#### EXTRACTED RECORDS ####
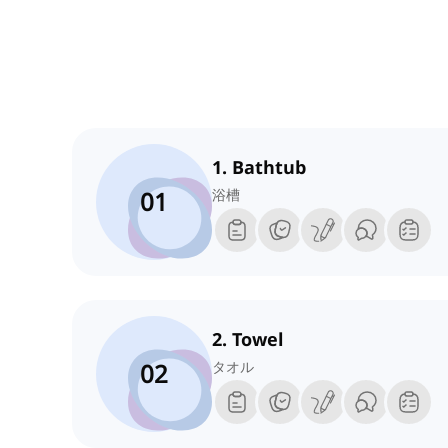
1. Bathtub
01
浴槽
2. Towel
02
タオル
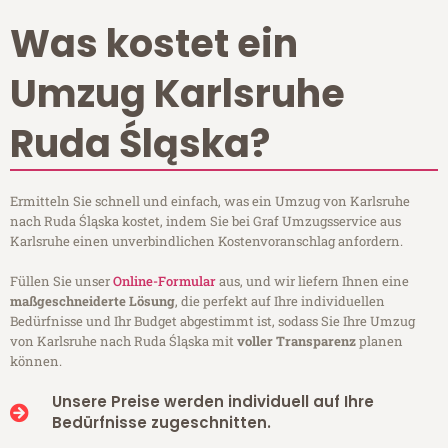
Was kostet ein
Umzug Karlsruhe
Ruda Śląska?
Ermitteln Sie schnell und einfach, was ein Umzug von Karlsruhe
nach Ruda Śląska kostet, indem Sie bei Graf Umzugsservice aus
Karlsruhe einen unverbindlichen Kostenvoranschlag anfordern.
Füllen Sie unser
Online-Formular
aus, und wir liefern Ihnen eine
maßgeschneiderte Lösung
, die perfekt auf Ihre individuellen
Bedürfnisse und Ihr Budget abgestimmt ist, sodass Sie Ihre Umzug
von Karlsruhe nach Ruda Śląska mit
voller Transparenz
planen
können.
Unsere Preise werden individuell auf Ihre
Bedürfnisse zugeschnitten.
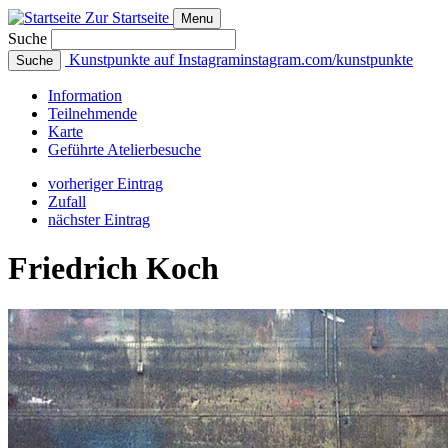
Zur Startseite
Menu
Suche
Kunstpunkte auf Instagram
instagram.com/kunstpunkte
Suche
Info
rmation
Teilnehmende
Karte
Geführte
Atelierbesuche
vorheriger Eintrag
Zufall
nächster Eintrag
Friedrich Koch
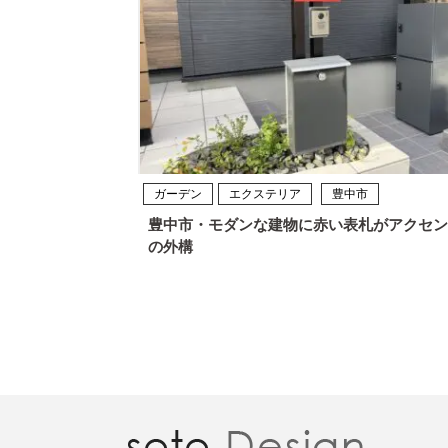
ガーデン
エクステリア
豊中市
豊中市・モダンな建物に赤い表札がアクセン
の外構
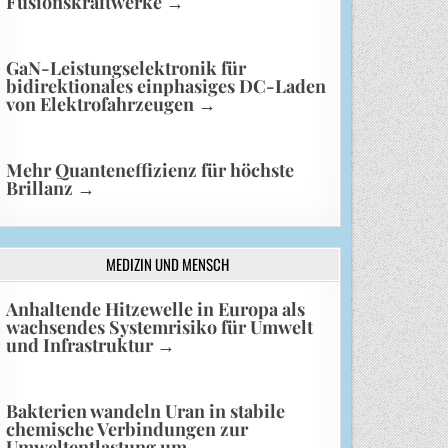
Fusionskraftwerke
→
GaN-Leistungselektronik für
bidirektionales einphasiges DC-Laden
von Elektrofahrzeugen
→
Mehr Quanteneffizienz für höchste
Brillanz
→
MEDIZIN UND MENSCH
Anhaltende Hitzewelle in Europa als
wachsendes Systemrisiko für Umwelt
und Infrastruktur
→
Bakterien wandeln Uran in stabile
chemische Verbindungen zur
Umweltentlastung um
→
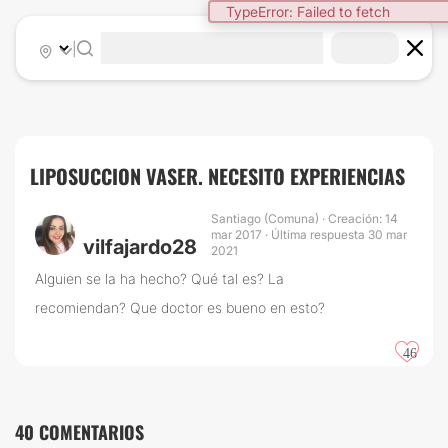
TypeError: Failed to fetch
|
LIPOSUCCION VASER. NECESITO EXPERIENCIAS
Santiago (Comuna) · Creación: 14
mar 2017 · Última respuesta 30 mar
vilfajardo28
2021
Alguien se la ha hecho? Qué tal es? La
recomiendan? Que doctor es bueno en esto?
46
40 COMENTARIOS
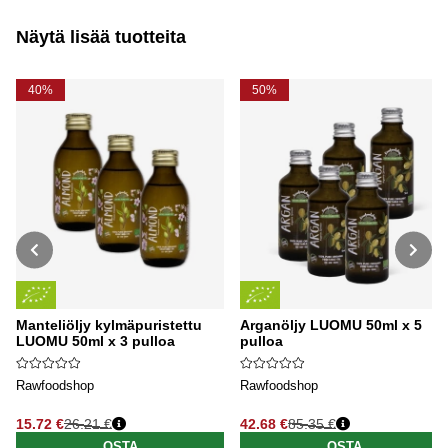
Näytä lisää tuotteita
40%
50%
Manteliöljy kylmäpuristettu
Arganöljy LUOMU 50ml x 5
LUOMU 50ml x 3 pulloa
pulloa
Rawfoodshop
Rawfoodshop
15.72 €
26.21 €
42.68 €
85.35 €
Normaali hinta
Normaali hinta
OSTA
OSTA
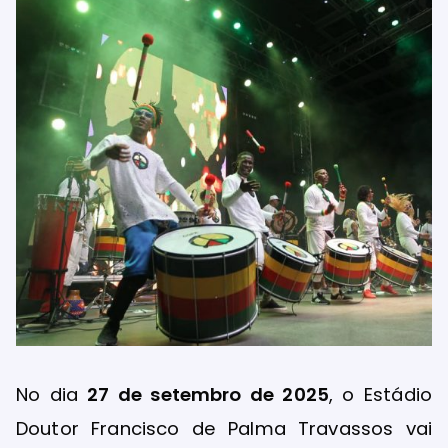
No dia
27 de setembro de 2025
, o Estádio
Doutor Francisco de Palma Travassos vai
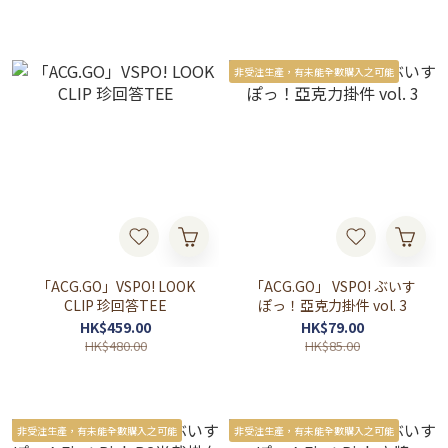
非受注生產，有未能全數購入之可能
「ACG.GO」VSPO! LOOK
「ACG.GO」 VSPO! ぶいす
CLIP 珍回答TEE
ぽっ！亞克力掛件 vol. 3
HK$459.00
HK$79.00
HK$480.00
HK$85.00
非受注生產，有未能全數購入之可能
非受注生產，有未能全數購入之可能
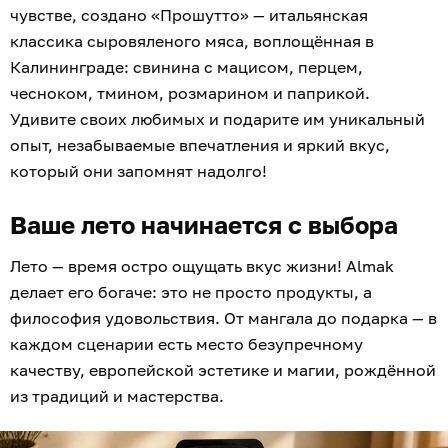
чувстве, создано «Прошутто» — итальянская
классика сыровяленого мяса, воплощённая в
Калининграде: свинина с мацисом, перцем,
чесноком, тмином, розмарином и паприкой.
Удивите своих любимых и подарите им уникальный
опыт, незабываемые впечатления и яркий вкус,
который они запомнят надолго!
Ваше лето начинается с выбора
Лето — время остро ощущать вкус жизни! Almak
делает его богаче: это не просто продукты, а
философия удовольствия. От мангала до подарка — в
каждом сценарии есть место безупречному
качеству, европейской эстетике и магии, рождённой
из традиций и мастерства.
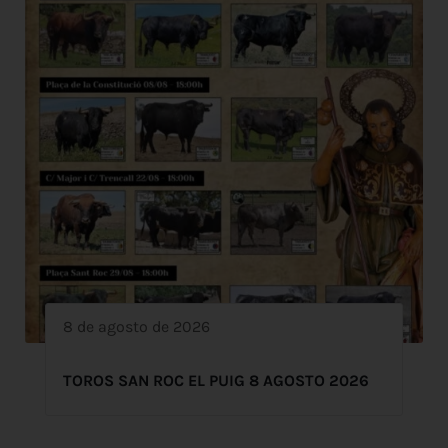
8 de agosto de 2026
TOROS SAN ROC EL PUIG 8 AGOSTO 2026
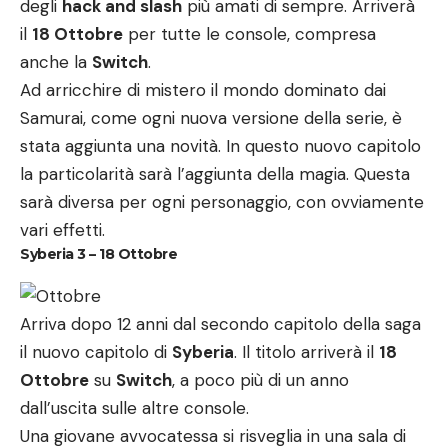
degli
hack and slash
più amati di sempre. Arriverà
il
18 Ottobre
per tutte le console, compresa
anche la
Switch
.
Ad arricchire di mistero il mondo dominato dai
Samurai, come ogni nuova versione della serie, è
stata aggiunta una novità. In questo nuovo capitolo
la particolarità sarà l’aggiunta della magia. Questa
sarà diversa per ogni personaggio, con ovviamente
vari effetti.
Syberia 3 – 18 Ottobre
Arriva dopo 12 anni dal secondo capitolo della saga
il nuovo capitolo di
Syberia
. Il titolo arriverà il
18
Ottobre
su
Switch
, a poco più di un anno
dall’uscita sulle altre console.
Una giovane avvocatessa si risveglia in una sala di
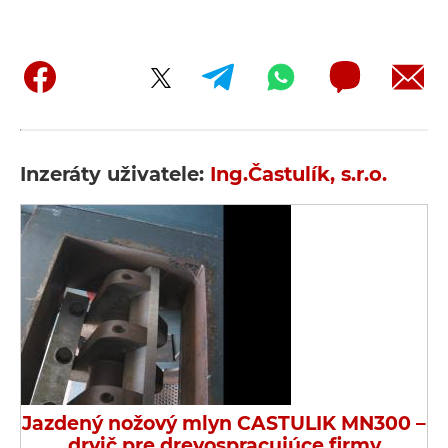
Inzeráty uživatele:
Ing.Častulík, s.r.o.
Jazdený nožový mlyn CASTULIK MN300 –
drvič pre drevospracujúce firmy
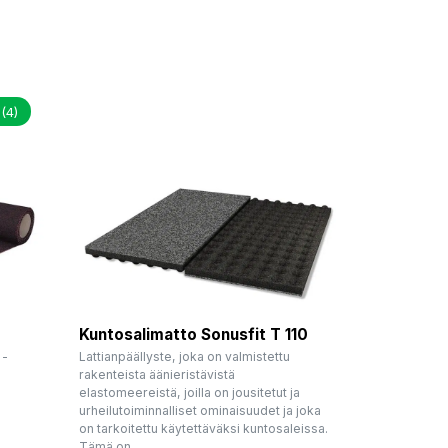
t
(4)
Kuntosalimatto Sonusfit T 110
 -
Lattianpäällyste, joka on valmistettu
rakenteista äänieristävistä
elastomeereistä, joilla on jousitetut ja
urheilutoiminnalliset ominaisuudet ja joka
on tarkoitettu käytettäväksi kuntosaleissa.
Tämä on...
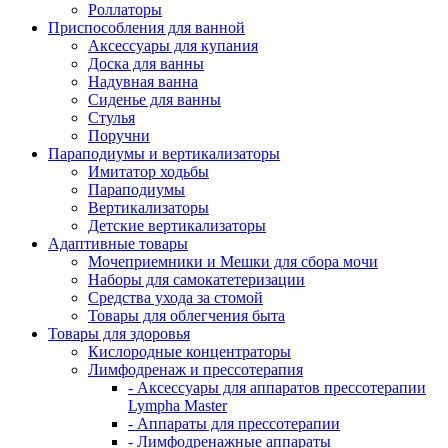
Роллаторы
Приспособления для ванной
Аксессуары для купания
Доска для ванны
Надувная ванна
Сиденье для ванны
Стулья
Поручни
Параподиумы и вертикализаторы
Имитатор ходьбы
Параподиумы
Вертикализаторы
Детские вертикализаторы
Адаптивные товары
Мочеприемники и Мешки для сбора мочи
Наборы для самокатетеризации
Средства ухода за стомой
Товары для облегчения быта
Товары для здоровья
Кислородные концентраторы
Лимфодренаж и прессотерапия
- Аксессуары для аппаратов прессотерапии
Lympha Master
- Аппараты для прессотерапии
- Лимфодренажные аппараты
####
Return all lines from the entries that contain the string "console".

per tutte le console, compresa
dall’uscita sulle altre console.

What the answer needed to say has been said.